Othello passes over Iago for promotion to lieutenant and instead selects him as his ensign or “ancient.”  He becomes someone who delivers Othello’s letters and carries his luggage.  Iago inveighs against the election of Cassio, whom he considers someone who has a merely theoretical knowledge of the science of death, a “great arithmetician… [t]hat never set a squadron in the field / Nor the division of a battle knows / More than a spinster” [I:i].  And yet Othello does raise Iago to the lieutenancy in Act Three, Scene Three.  Why, then, would Iago continue to hold a grudge?

  • Iago abominates Othello because he suspects that Othello has slept with his wife, Emilia.

This is mere rumor, and Iago knows that the rumor is probably a canard: “I hate the Moor / And it is thought abroad that ’twixt my sheets / He’s done my office.

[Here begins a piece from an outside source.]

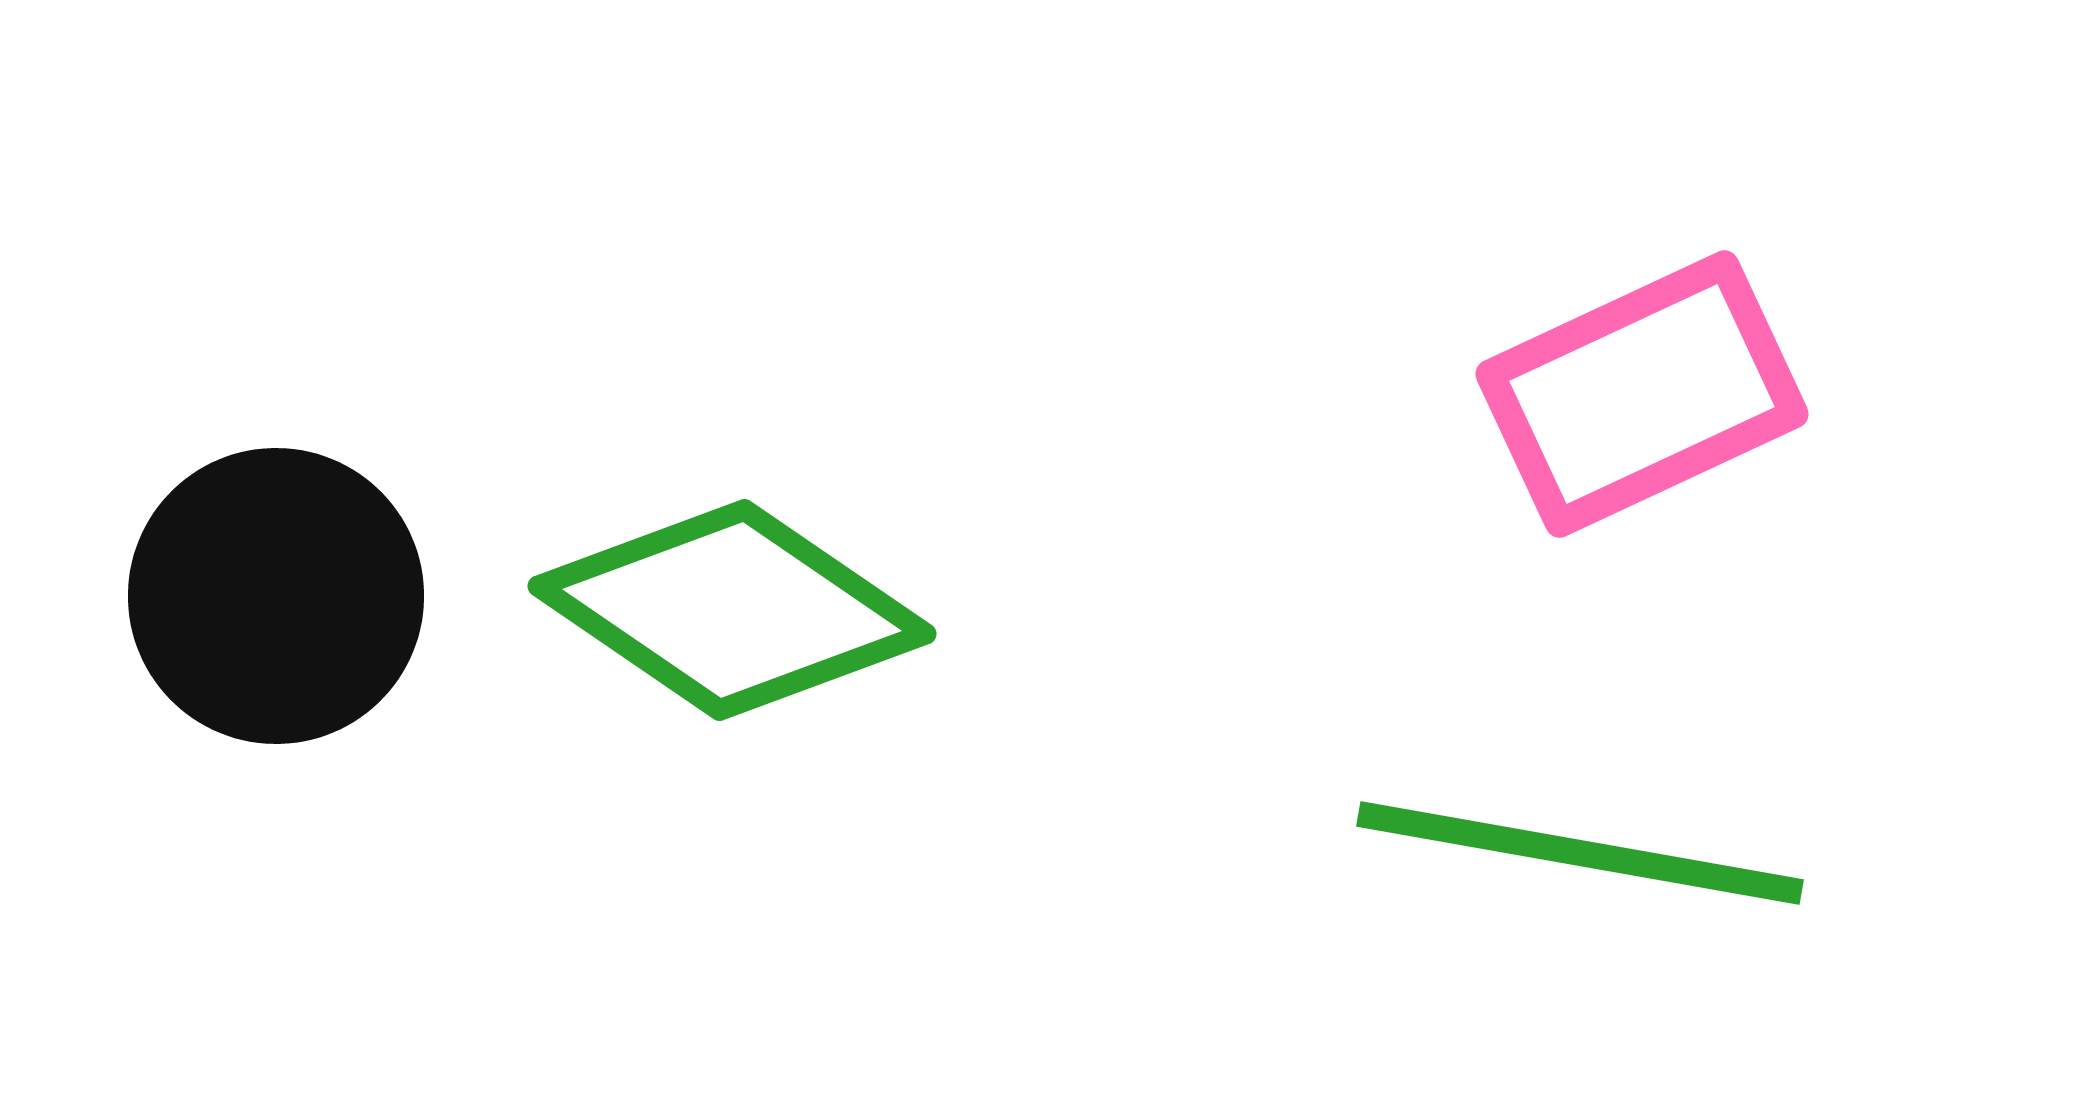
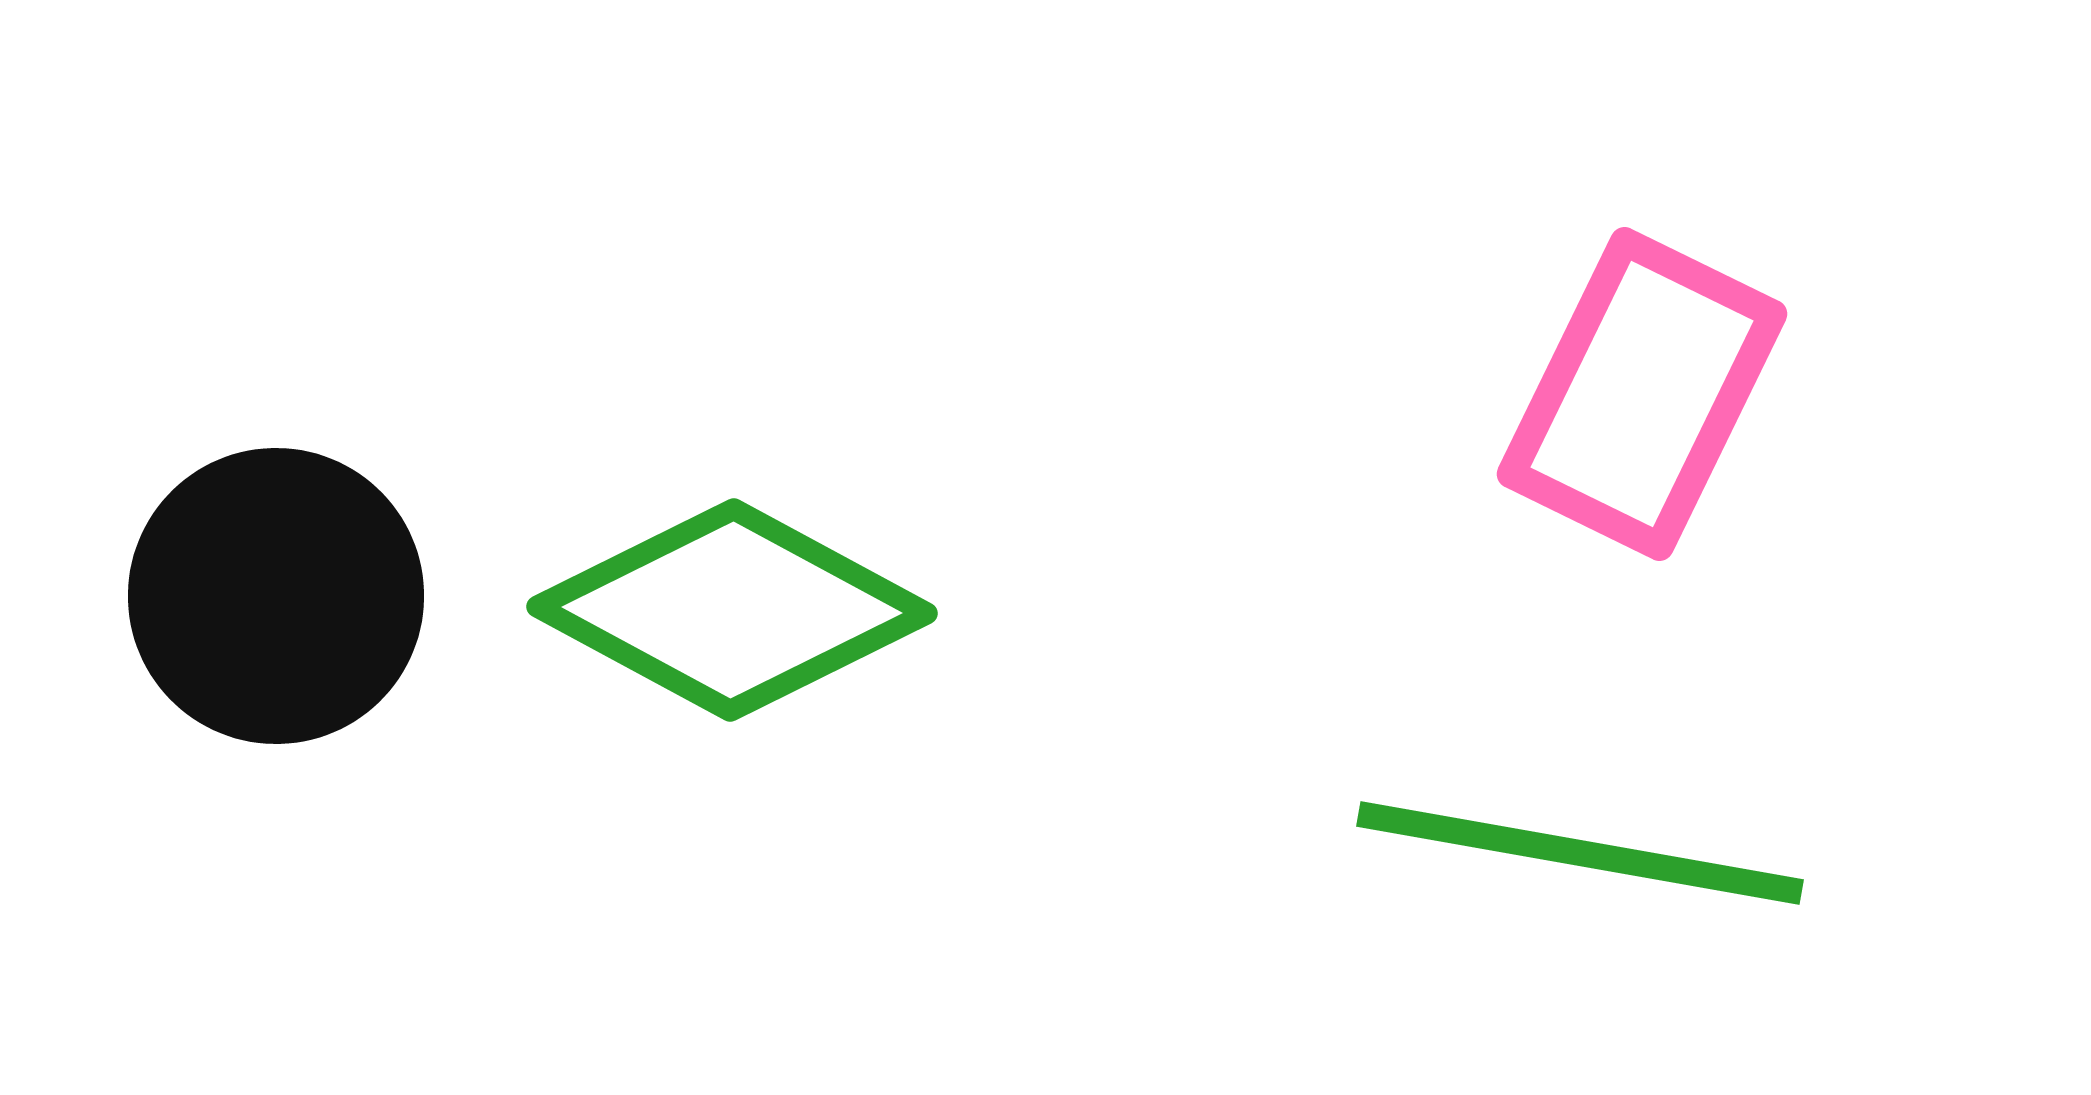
pink rectangle: rotated 39 degrees counterclockwise
green diamond: rotated 6 degrees counterclockwise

I know not if’t be true, / But I for mere suspicion in that kind / Will do as if for surety” [I:iii].  Iago admits that he has no evidence to support this hypothesis, and it doesn’t matter to him one way or the other whether Othello has cuckolded him.  Iago seizes upon the rumor as a pretext for his boundless negativity.

  • Iago is sexually jealous of Othello.  He is desirous of Desdemona, Othello’s wife.

This interpretation is not altogether without evidence, but it is not a comprehensive interpretation.  If Iago is sexually possessive of Desdemona, why, then, would he offer her to Roderigo?: “[T]hou shalt enjoy her—therefore make money” [I:iii].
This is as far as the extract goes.